On the second afternoon of the calm I happened to pass this awning, and glanced in. Pretty well all the men were there, lounging, with shirts open and chests streaming with sweat; and in their midst on a barrel, sat Johnny, with a flushed face.

The boatswain–Gibbings by name–was speaking. I heard him say–“An’ the Lord Mayor ‘ll be down to meet us, sonny, at the docks, wi’ his five-an’-fifty black boys all ablowin’ blowin’ Hallelujarum on their silver key-bugles. An’ we’ll be took in tow to the Mansh’n ‘Ouse an’ fed–” here he broke off and passed the back of his hand across his mouth, with a glance at the ship’s cook, who had been driven from his galley by the heat. But the cook had no suggestions to make. His soul was still sick with the reek of the boiled pork and pease pudding he had cooked two hours before under a torrid and vertical sun.

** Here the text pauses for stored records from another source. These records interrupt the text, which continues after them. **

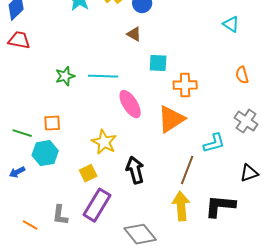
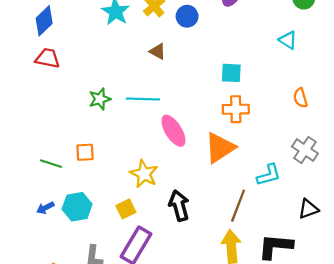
brown triangle: (134, 34) -> (158, 51), moved
cyan square: (158, 63) -> (231, 73), moved
cyan hexagon: (45, 153) -> (77, 207), moved

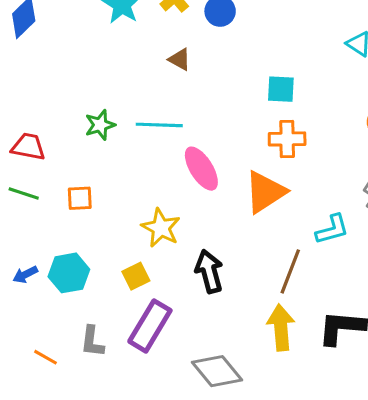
red trapezoid: (48, 58) -> (28, 147), moved
green line: (51, 164) -> (24, 194), moved

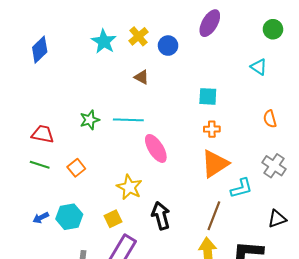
orange cross: (287, 139) -> (212, 129), size x0.7
orange triangle: (265, 192) -> (215, 164), moved
orange square: (80, 198) -> (76, 168), turned -36

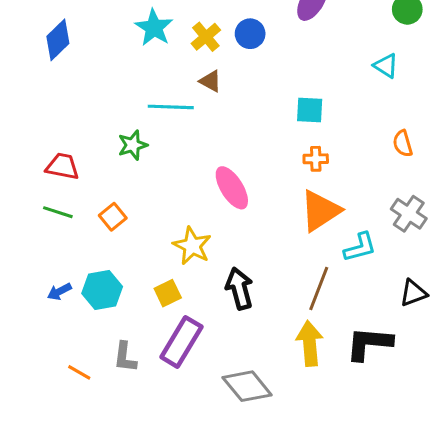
yellow cross: (138, 36) -> (206, 37), moved
cyan line: (128, 120) -> (171, 107), moved

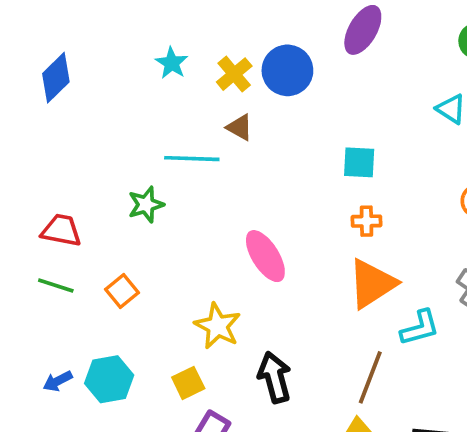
cyan star: (154, 28) -> (172, 63), size x0.7
blue circle: (250, 34) -> (287, 70), size x1.4

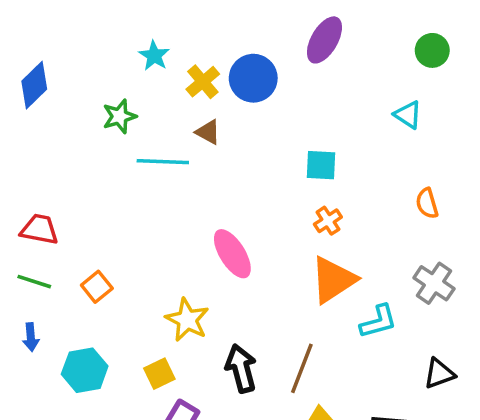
cyan star: (172, 63) -> (154, 56), moved
green star: (146, 205) -> (119, 116), moved
orange cross: (367, 221) -> (328, 221), turned -32
brown line: (370, 377) -> (302, 368), moved
blue arrow: (58, 381) -> (31, 337), moved, turned -68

“We’ll put it at hokey-pokey, nothin’ a lump, if you don’t mind, sonny,” the boatswain went on; “in a nice airy parlour painted white, with a gilt chandelier an’ gilt combings to the wainscot.” His picture of the Mansion House as he proceeded was drawn from his reading in the Book of Revelations and his own recollections of Thames-side gin-palaces and the saloons of passenger steamers, and gave the impression of a virtuous gambling-hell. The whole crew listened admiringly, and it seemed they were all in the stupid conspiracy. I resolved, for Johnny’s sake, to protest, and that very evening drew Gibbings aside and expostulated with him.

“Why,” I asked, “lay up this cruel, this certain disappointment for the little chap? Why yarn to him as if he were bound for the New Jerusalem?”

The boatswain stared at me point-blank, at first incredulously, then with something like pity.